# set partitioning

Boris Borcic bborcic at gmail.com
Tue May 2 09:52:01 EDT 2006

I wrote:
>
> def pickk(k,N,m=0) :
>     if k==1 :
>         return ((n,) for n in range(m,N))
>     else :
>         return ((n,)+more for more in pickk(k-1,N,m+1)
>                           for n in range(m,more[0]))
>
> def partitionN(k,N) :
>     subsets = [frozenset(S) for S in pickk(k,N)]

while it doesn't otherwise change results, changing this line to

subsets = [frozenset(S) for S in sorted(pickk(k,N))]

provides everything nicely ordered (e.g. lexicographically)
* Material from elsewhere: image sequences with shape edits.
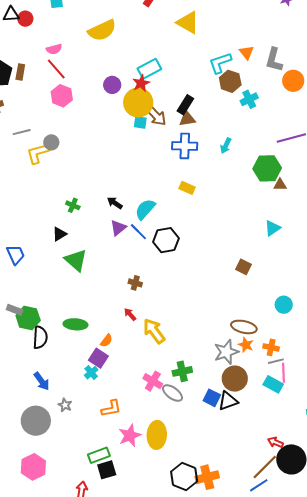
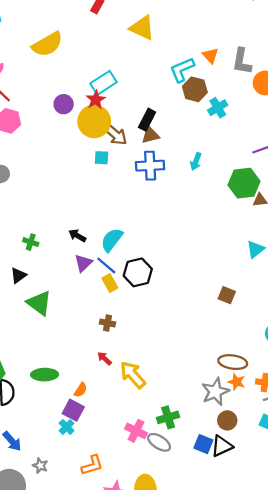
cyan square: (140, 122) -> (101, 158), moved
yellow rectangle: (187, 188) -> (110, 283), moved, turned 42
brown circle: (235, 379) -> (227, 420), size x0.7

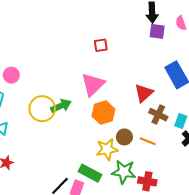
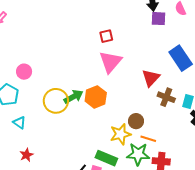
pink triangle: (93, 85) -> (110, 62), moved
orange hexagon: (103, 113) -> (96, 97), moved
orange line: (148, 141) -> (148, 139), moved

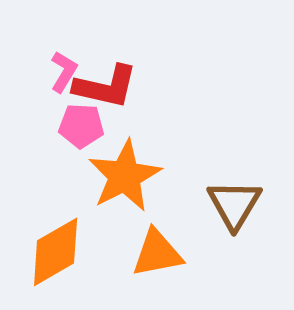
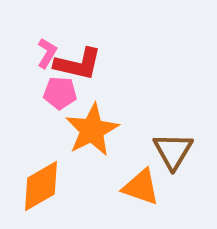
orange triangle: (157, 253) -> (141, 187), moved, turned 30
>     def exhaust(rest,bound=0) :
>         if len(rest) < k :
>             if rest :
>                 yield [sorted(rest)]
>             else :
>                 yield []
>         for newbound in range(bound,len(subsets)) :
>             S = subsets[newbound]
>             if rest >= S :
>                 sS = [sorted(S)]
>                 for restpart in exhaust(rest-S,newbound+1) :
>                     yield sS+restpart
>     return exhaust(set(range(N)))
>
> partition = lambda k,S : [[[S[j] for j in S0] for S0 in P0]
>                                  for P0 in partitionN(k,len(S))]
>
>  >>> partition(2,[1,2,3,4])
> [[[1, 2], [3, 4]], [[1, 3], [2, 4]], [[2, 3], [1, 4]]]
>  >>> partition(3,[1,2,3,4])
> [[[1, 2, 3], [4]], [[1, 2, 4], [3]], [[1, 3, 4], [2]], [[2, 3, 4], [1]]]
>
>
> CAVEAT : insufficiently tested, not proved correct, uncommented,
> provided as is